From the line containing "author out and SOON!!! I hear her writing is" through the end of the entries, please repeat every line exactly and nothing more; the pictures do not belong in the copy.

(Dataset entries)
..............................
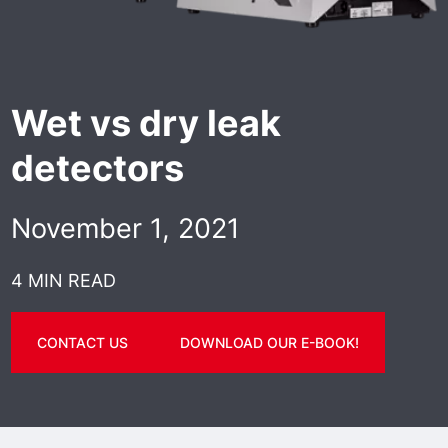
Wet vs dry leak
detectors
November 1, 2021
4 MIN READ
CONTACT US
DOWNLOAD OUR E-BOOK!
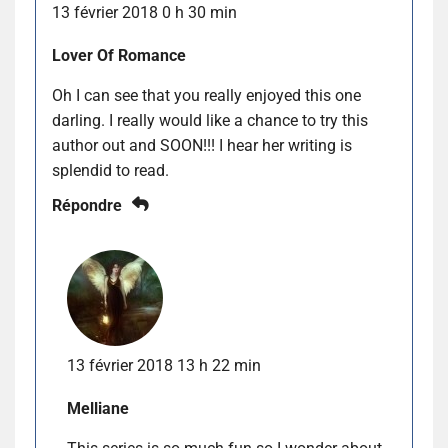
13 février 2018 0 h 30 min
Lover Of Romance
Oh I can see that you really enjoyed this one
darling. I really would like a chance to try this
author out and SOON!!! I hear her writing is
splendid to read.
Répondre
13 février 2018 13 h 22 min
Melliane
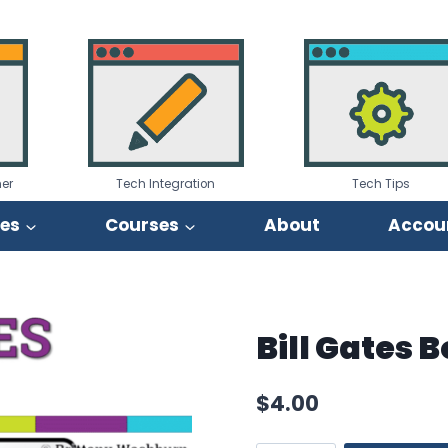
er
Tech Integration
Tech Tips
ies
Courses
About
Accou
Bill Gates 
$
4.00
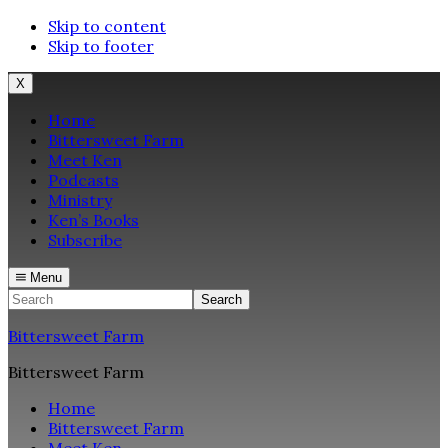
Skip to content
Skip to footer
X
Home
Bittersweet Farm
Meet Ken
Podcasts
Ministry
Ken’s Books
Subscribe
Menu
Search
Bittersweet Farm
Bittersweet Farm
Home
Bittersweet Farm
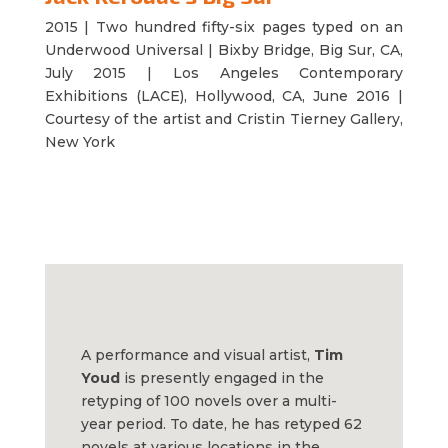
2015 | Two hundred fifty-six
pages typed on an
Underwood Universal | Bixby Bridge, Big Sur, CA,
July 2015 | Los Angeles Contemporary
Exhibitions (LACE), Hollywood, CA, June 2016 |
Courtesy of the artist and Cristin Tierney Gallery,
New York
A performance and visual artist,
Tim
Youd
is presently engaged in the
retyping of 100 novels over a multi-
year period. To date, he has retyped 62
novels at various locations in the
..............................
**ANSWER BELOW**
author out and SOON!!! I hear her writing is
splendid to read.
Répondre
13 février 2018 13 h 22 min
Melliane
er
Tech Integration
Tech Tips
ies
Courses
About
Accou
Bill Gates 
$
4.00
Skip to content
Skip to footer
X
Home
Bittersweet Farm
Meet Ken
Podcasts
Ministry
Ken’s Books
Subscribe
Menu
Search
Bittersweet Farm
Bittersweet Farm
Home
Bittersweet Farm
2015 | Two hundred fifty-six
pages typed on an
Underwood Universal | Bixby Bridge, Big Sur, CA,
July 2015 | Los Angeles Contemporary
Exhibitions (LACE), Hollywood, CA, June 2016 |
Courtesy of the artist and Cristin Tierney Gallery,
New York
A performance and visual artist,
Tim
Youd
is presently engaged in the
retyping of 100 novels over a multi-
year period. To date, he has retyped 62
novels at various locations in the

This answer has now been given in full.